No offense taken, I am ignorant on this issue, that's why I'm askin questions.  It was not something I had considered would be a significant problem by this date, but the more I think of it, the more problems it seems to pose to our eventual exit strategy.


> The ANA has roughly a 30% literacy rate if that... Concepts such as this which seem so simple to us are monumental problems for the ANA.
> 
> Pay system is by paper and pencil and mounds of it. Pay is drawn by unit S1 based on numbers of personnel days at each rank level for their unit. Every day attendance it taken by either the command group or the mentors (western trainers, ETT etc) and recorded. Monthly (or so) the S1 passes attendance record to MoD (Ministry of Defence) for pay tabulations, and pay for the unit can be drawn.
> 
> ...


I am aware of the literacy rates and eletrical problems in Afghanistan. Surely we could afford some generators/solar cells to power up some used computers? Ship over some used ABMs? Gunner made some great points that geared more towards what I was aiming for. Clearly we should be able to pose a technical solution, but a cultural, authentication and logistical solution seems to be the challange. While it seems far fetched and fantastical, maybe, I would want to be spending more resources on this. The last thing we would want is to be left in the lurch upon a mass desertion or defection due to lack of prompt payment. I suppose that trust has broken down so much that only their commanders can be trusted? Is that a fair statement? Is there a direct western influence in commerce logistics in Afghanistan now? Am I totally out to lunch here? 

EDIT: I was thinking more along the lines of something more centralized and dependable. Not specifically ABM's or exactly what we would define as a proper bank in the west.


----------



## Gunner (14 Jun 2005)

> Surely we could afford some generators/solar cells to power up some used computers?



The CF did provide computers to the defence ministry on Roto 0 as they basically had very little inwhich to run the Afghan Army.  They still had them as of Roto 2 ...


----------



## Dare (14 Jun 2005)

Gunner said:
			
		

> The CF did provide computers to the defence ministry on Roto 0 as they basically had very little inwhich to run the Afghan Army.  They still had them as of Roto 2 ...


I don't know if it's possible to get an answer to this question, but I would suppose they would not be using them to transfer money, aside from accounting purposes? Ultimately, I think I'm wondering, where is the bottleneck?


----------



## Teddy Ruxpin (14 Jun 2005)

The process itself is only part of the problem.   As Armymedic points out, there is a system in place for payment, overseen by various Western armies.

The problem comes in the soldier's inability to transfer the cash to his family.   There is no banking system (Gunner - there are no bank machines anywhere in Kabul.   I had heard rumours of one on Blue Rte (at the Trade Centre), but I seriously doubt it) that allows financial transactions throughout the country.   The result?   A soldier may have to await leave before getting money home - leave that is hard to get and as screwed up as the pay system.

I'll admit that I am not the expert on the ANA, but did see many of their problems up close working with them in Kabul.   Armymedic is the expert here and I will defer to him to provide further comment.
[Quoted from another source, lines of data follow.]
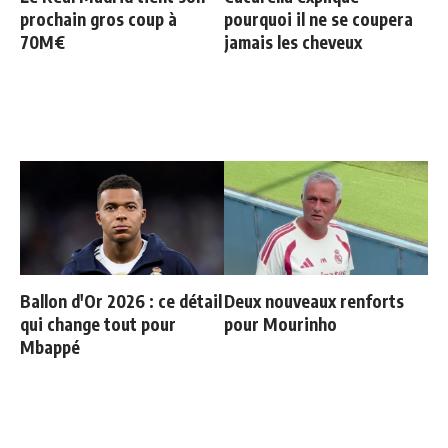
prochain gros coup à
pourquoi il ne se coupera
70M€
jamais les cheveux
Ballon d'Or 2026 : ce détail
Deux nouveaux renforts
qui change tout pour
pour Mourinho
Mbappé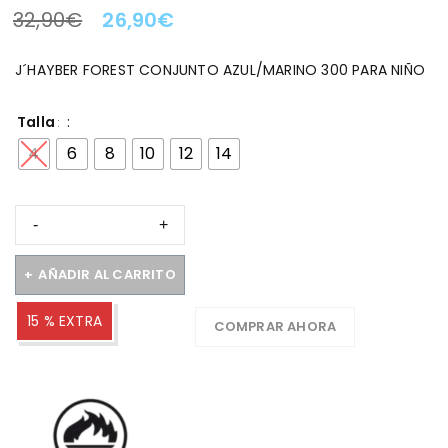
32,90
€
26,90
€
LA OFERTA TERMINA EN:
J´HAYBER FOREST CONJUNTO AZUL/MARINO 300 PARA NIÑO
Talla
4
6
8
10
12
14
AÑADIR AL CARRITO
15 % EXTRA
COMPRAR AHORA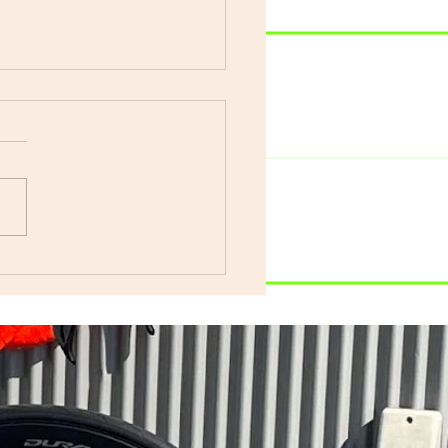
車で遊ぼう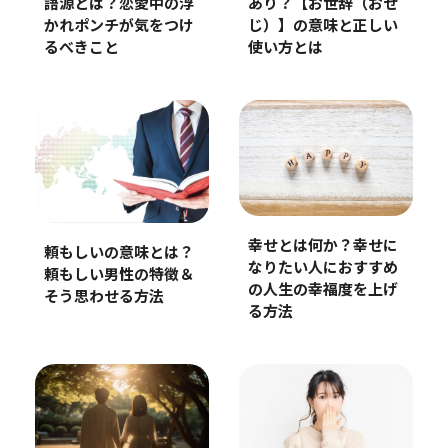
語源とは？恋愛中の浮
あり？【お世辞（おせ
かれポンチが気をつけ
じ）】の意味と正しい
るべきこと
使い方とは
幸せとは何か？幸せに
頼もしいの意味とは？
なりたい人におすすめ
頼もしい男性の特徴＆
の人生の幸福度を上げ
そう思わせる方法
る方法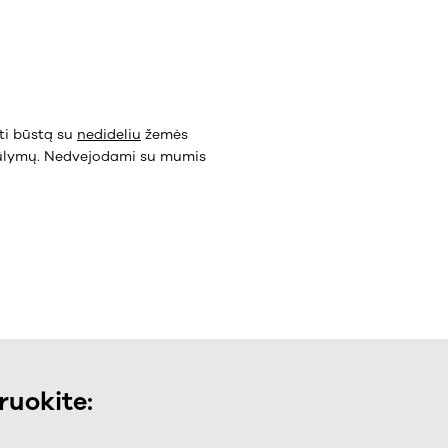
ti būstą su
nedideliu
žemės
ūlymų. Nedvejodami su mumis
uokite: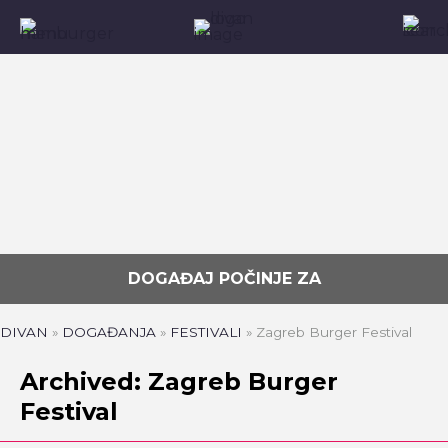
DOGAĐAJ POČINJE ZA
DIVAN
»
DOGAĐANJA
»
FESTIVALI
»
Zagreb Burger Festival
Archived: Zagreb Burger
Festival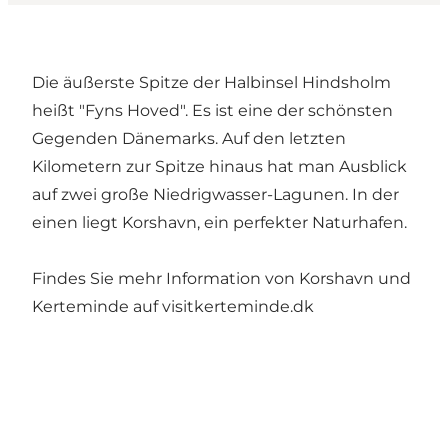
Die äußerste Spitze der Halbinsel Hindsholm
heißt "Fyns Hoved". Es ist eine der schönsten
Gegenden Dänemarks. Auf den letzten
Kilometern zur Spitze hinaus hat man Ausblick
auf zwei große Niedrigwasser-Lagunen. In der
einen liegt Korshavn, ein perfekter Naturhafen.
Findes Sie mehr Information von Korshavn und
Kerteminde auf
visitkerteminde.dk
As for the economy and the logistics system in place, Afghanistan is still a fairly primitive economy.   Much of what comes from outside is trucked in from Pakistan and is distributed by a huge variety of independent transportation agencies.   Many villages are extremely remote (even those close to Kabul as we found during the Presidential election).   Aside from a few Pakistani banks, there is no banking system and many currency transactons are conducted on the black/grey market.   There are some commercial establishments (in the traditional Western sense), but the economy is still very rudimentary.   In such a setting, transferring quantities of cash becomes a huge issue, made even worse when dealing with an army that still has as many problems as the ANA does.


----------



## Gunner (14 Jun 2005)

I had heard rumours of an ABM as well but I never saw one.  There is a banking system (you may remember the name of the bank in downtown Kabul that you pass on white (Canada has an account there to pay contractors, etc), but it remains a very archaic by our standards.


----------



## Teddy Ruxpin (14 Jun 2005)

Right, I remember a couple of Pakistan banks, Standard Chartered and an Indian ING branch (between CFC-A and ISAF)...that's about it.  None of those would do an Afghan soldier much good.

I think the bank machine story was just rumour...I can't imagine using one there!


----------



## Armymedic (14 Jun 2005)

So, as we can see that any effort to improve the ANA soldiers ability to send money home needs some serious infastructure improvements....I am even unsure the Afghans have a postal system as we know it that can deliver a letter home.

Also, it may be an institutional problem. The ANA is looking for 70,000 good men...whether they are loyal to the Afghan constitution or not, those men will earn a pretty good wage while in the ANA. Hence their reasons for being in the army may not be the purest of reasons, so when the poop starts to fly, they just don't want to do it. Throw that in to poor living conditions in the field and bad food...why would you want to come back?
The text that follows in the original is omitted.